- **EXERCISE BRIEF**
Please copy every line below that contains the string "value".
::::
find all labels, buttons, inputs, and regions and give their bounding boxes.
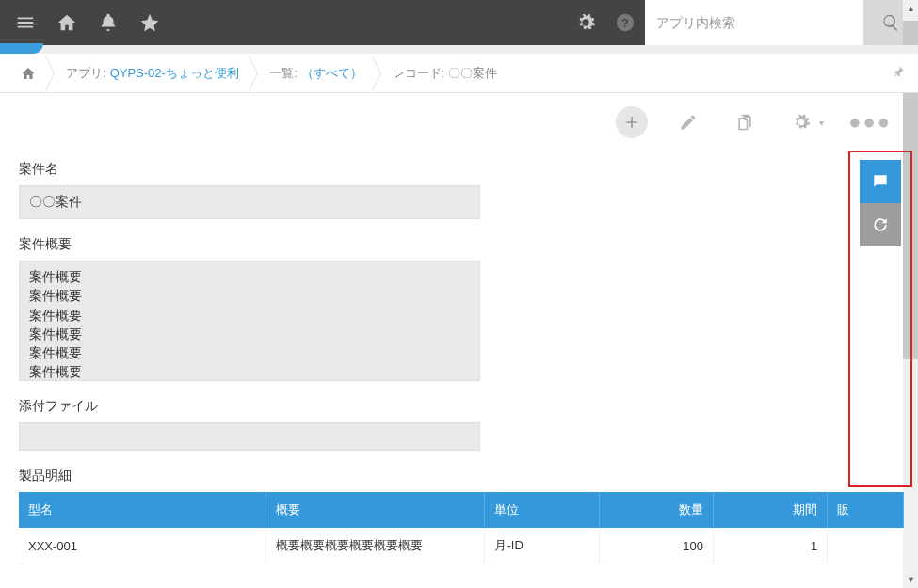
history-tab[interactable] [860, 203, 901, 246]
table-header-row: 型名概要単位数量期間販 [19, 492, 904, 528]
menu-icon[interactable] [6, 0, 45, 45]
field-product-detail: 製品明細 型名概要単位数量期間販 XXX-001概要概要概要概要概要概要月-ID… [19, 468, 899, 564]
case-summary-label: 案件概要 [19, 236, 899, 253]
attachment-label: 添付ファイル [19, 398, 899, 415]
cell-model: XXX-001 [19, 528, 266, 564]
field-case-summary: 案件概要 案件概要案件概要案件概要案件概要案件概要案件概要 [19, 236, 899, 381]
star-icon[interactable] [130, 0, 169, 45]
cell-unit: 月-ID [485, 528, 599, 564]
col-qty: 数量 [599, 492, 713, 528]
col-unit: 単位 [485, 492, 599, 528]
copy-button[interactable] [729, 106, 761, 138]
breadcrumb-home[interactable] [9, 66, 47, 81]
col-period: 期間 [713, 492, 827, 528]
table-row[interactable]: XXX-001概要概要概要概要概要概要月-ID1001 [19, 528, 904, 564]
search-input-wrap [645, 0, 863, 45]
breadcrumb-record: レコード: 〇〇案件 [381, 65, 509, 82]
pin-icon[interactable] [892, 65, 905, 81]
breadcrumb-bar: アプリ: QYPS-02-ちょっと便利 一覧: （すべて） レコード: 〇〇案件 [0, 54, 918, 93]
col-model: 型名 [19, 492, 266, 528]
breadcrumb-app-link[interactable]: QYPS-02-ちょっと便利 [110, 65, 239, 82]
product-detail-table: 型名概要単位数量期間販 XXX-001概要概要概要概要概要概要月-ID1001 [19, 492, 904, 564]
bell-icon[interactable] [89, 0, 128, 45]
col-summary: 概要 [266, 492, 485, 528]
more-menu[interactable]: ●●● [848, 110, 892, 135]
breadcrumb-view-prefix: 一覧: [269, 65, 298, 82]
record-toolbar: ▾ ●●● [0, 93, 918, 151]
svg-text:?: ? [621, 16, 629, 30]
col-sale: 販 [828, 492, 904, 528]
help-icon[interactable]: ? [605, 0, 645, 45]
gear-icon[interactable] [566, 0, 605, 45]
add-button[interactable] [616, 106, 648, 138]
side-panel-tabs [860, 160, 901, 246]
record-body: 案件名 〇〇案件 案件概要 案件概要案件概要案件概要案件概要案件概要案件概要 添… [0, 151, 918, 564]
case-summary-value[interactable]: 案件概要案件概要案件概要案件概要案件概要案件概要 [19, 261, 480, 381]
breadcrumb-view-link[interactable]: （すべて） [301, 65, 362, 82]
product-detail-label: 製品明細 [19, 468, 899, 485]
home-icon[interactable] [47, 0, 87, 45]
breadcrumb-app-prefix: アプリ: [66, 65, 106, 82]
edit-button[interactable] [672, 106, 704, 138]
breadcrumb-record-name: 〇〇案件 [448, 65, 497, 82]
case-name-value: 〇〇案件 [19, 185, 480, 219]
breadcrumb-record-prefix: レコード: [393, 65, 445, 82]
search-input[interactable] [656, 15, 852, 30]
cell-period: 1 [713, 528, 827, 564]
field-case-name: 案件名 〇〇案件 [19, 161, 899, 219]
case-name-label: 案件名 [19, 161, 899, 178]
global-header: ? [0, 0, 918, 45]
app-tab-indicator [0, 45, 918, 54]
cell-sale [828, 528, 904, 564]
settings-gear-icon [785, 106, 817, 138]
cell-summary: 概要概要概要概要概要概要 [266, 528, 485, 564]
breadcrumb-view[interactable]: 一覧: （すべて） [258, 65, 374, 82]
breadcrumb-app[interactable]: アプリ: QYPS-02-ちょっと便利 [55, 65, 250, 82]
settings-menu[interactable]: ▾ [785, 106, 824, 138]
comments-tab[interactable] [860, 160, 901, 203]
attachment-value [19, 422, 480, 451]
cell-qty: 100 [599, 528, 713, 564]
field-attachment: 添付ファイル [19, 398, 899, 451]
chevron-down-icon: ▾ [819, 118, 824, 128]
::::
- **RESULT OF THE EXERCISE**
case-summary-value[interactable]: 案件概要案件概要案件概要案件概要案件概要案件概要 [19, 261, 480, 381]
case-name-value: 〇〇案件 [19, 185, 480, 219]
attachment-value [19, 422, 480, 451]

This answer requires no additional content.